Samsung SelfieType Front Camera-Based Virtual Projection Keyboard To Be Adapted For Tablets And Laptops As Well:

The SelfieType project is a part of Samsung’s C-Lab incubator which incubates a number of experiments and prototypes that don’t have a definitive market or launch date. In other words, Samsung regularly nurtures longshot products that may or may not make it to production or commercial deployment.

The SelfieType project appears to be a longshot, but CES 2020 is just a week away. Moreover, Samsung has promised that SelfieType can be adapted for various form factors. In other words, Samsung could deploy the technology in tablets and laptops as well. While the primary prerequisite is wide-angle optics, which are common in smartphones today, the tablets and laptops do have a lot more room for more advanced hardware that improves accuracy, and perhaps offer visual guidance as well.

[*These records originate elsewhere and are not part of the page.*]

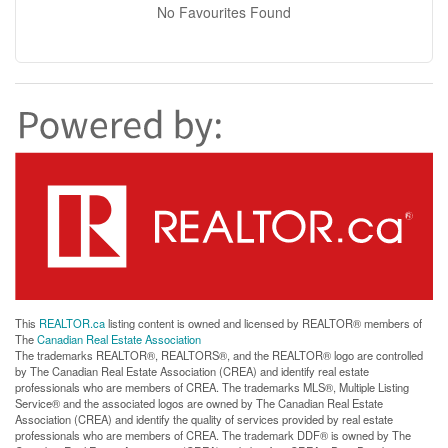
No Favourites Found
This
REALTOR.ca
listing content is owned and licensed by REALTOR® members of
The
Canadian Real Estate Association
The trademarks REALTOR®, REALTORS®, and the REALTOR® logo are controlled
by The Canadian Real Estate Association (CREA) and identify real estate
professionals who are members of CREA. The trademarks MLS®, Multiple Listing
Service® and the associated logos are owned by The Canadian Real Estate
Association (CREA) and identify the quality of services provided by real estate
professionals who are members of CREA. The trademark DDF® is owned by The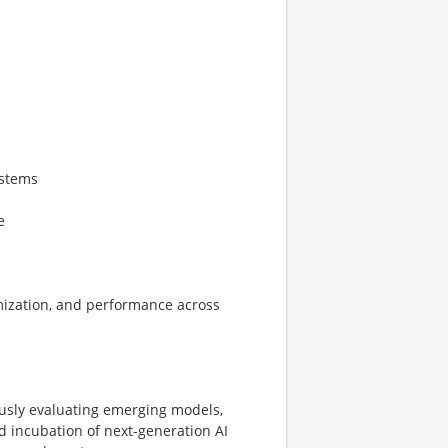
ystems
e
timization, and performance across
ously evaluating emerging models,
 incubation of next-generation AI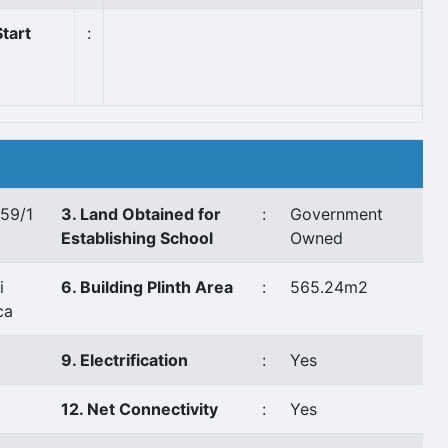
tart
:
,59/1
3. Land Obtained for
:
Government
Establishing School
Owned
i
6. Building Plinth Area
:
565.24m2
ca
9. Electrification
:
Yes
12. Net Connectivity
:
Yes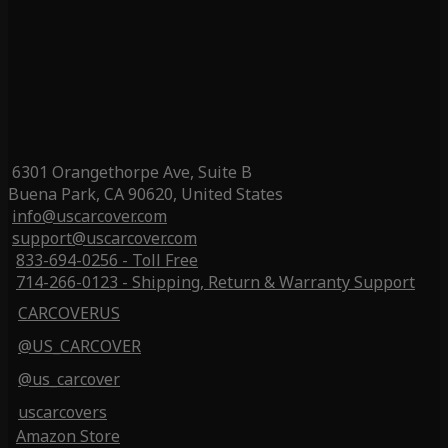
6301 Orangethorpe Ave, Suite B
Buena Park, CA 90620, United States
info@uscarcover.com
support@uscarcover.com
833-694-0256 - Toll Free
714-266-0123 - Shipping, Return & Warranty Support
CARCOVERUS
@US_CARCOVER
@us_carcover
uscarcovers
Amazon Store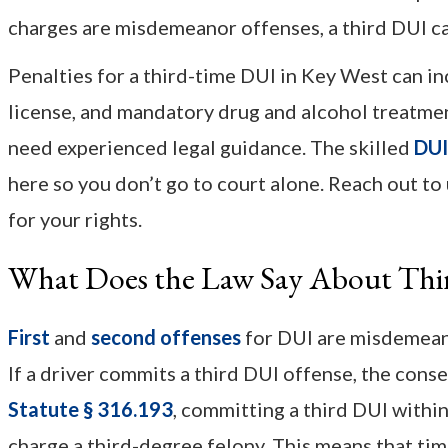
charges are misdemeanor offenses, a third DUI ca
Penalties for a third-time DUI in Key West can inc
license, and mandatory drug and alcohol treatment.
need experienced legal guidance. The skilled
DUI
here so you don’t go to court alone. Reach out to
for your rights.
What Does the Law Say About Th
First
and
second offenses
for DUI are misdemeanor
If a driver commits a third DUI offense, the con
Statute § 316.193
, committing a third DUI withi
charge a third-degree felony. This means that tim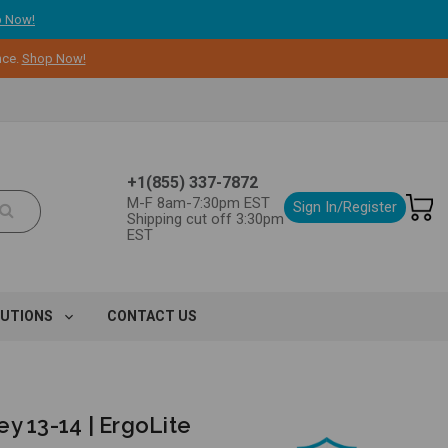
 Now!
nce.
Shop Now!
+1(855) 337-7872
M-F 8am-7:30pm EST
Sign In/Register
Shipping cut off 3:30pm
EST
LUTIONS
CONTACT US
y 13-14 | ErgoLite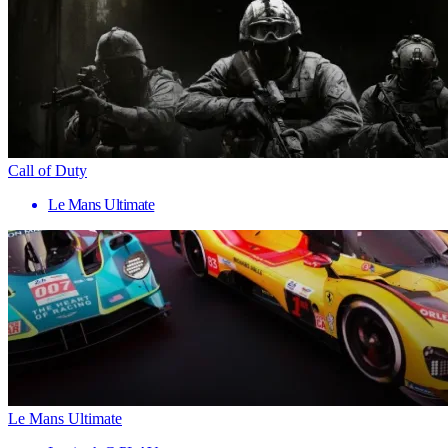
Call of Duty
Le Mans Ultimate
Le Mans Ultimate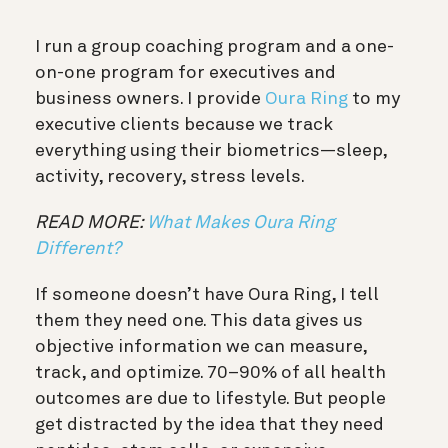
I run a group coaching program and a one-
on-one program for executives and
business owners. I provide
Oura Ring
to my
executive clients because we track
everything using their biometrics—sleep,
activity, recovery, stress levels.
READ MORE:
What Makes Oura Ring
Different?
If someone doesn’t have Oura Ring, I tell
them they need one. This data gives us
objective information we can measure,
track, and optimize. 70–90% of all health
outcomes are due to lifestyle. But people
get distracted by the idea that they need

https://twitter.com/SeasonSnazzy/status/1167687082233536513

In addition to the SelfieType project, Samsung is also expected to unveil a kind of highlighter that digitizes the marked texts and makes them accessible on a smartphone or PC, a device for analyzing hair problems, an “artificial window” that is supposed to deliver “sunlight” in closed rooms, and a new sensor embedded within a wristband that will monitor the wearer’s exposure to ultraviolet light, and presumably warn about overexposure.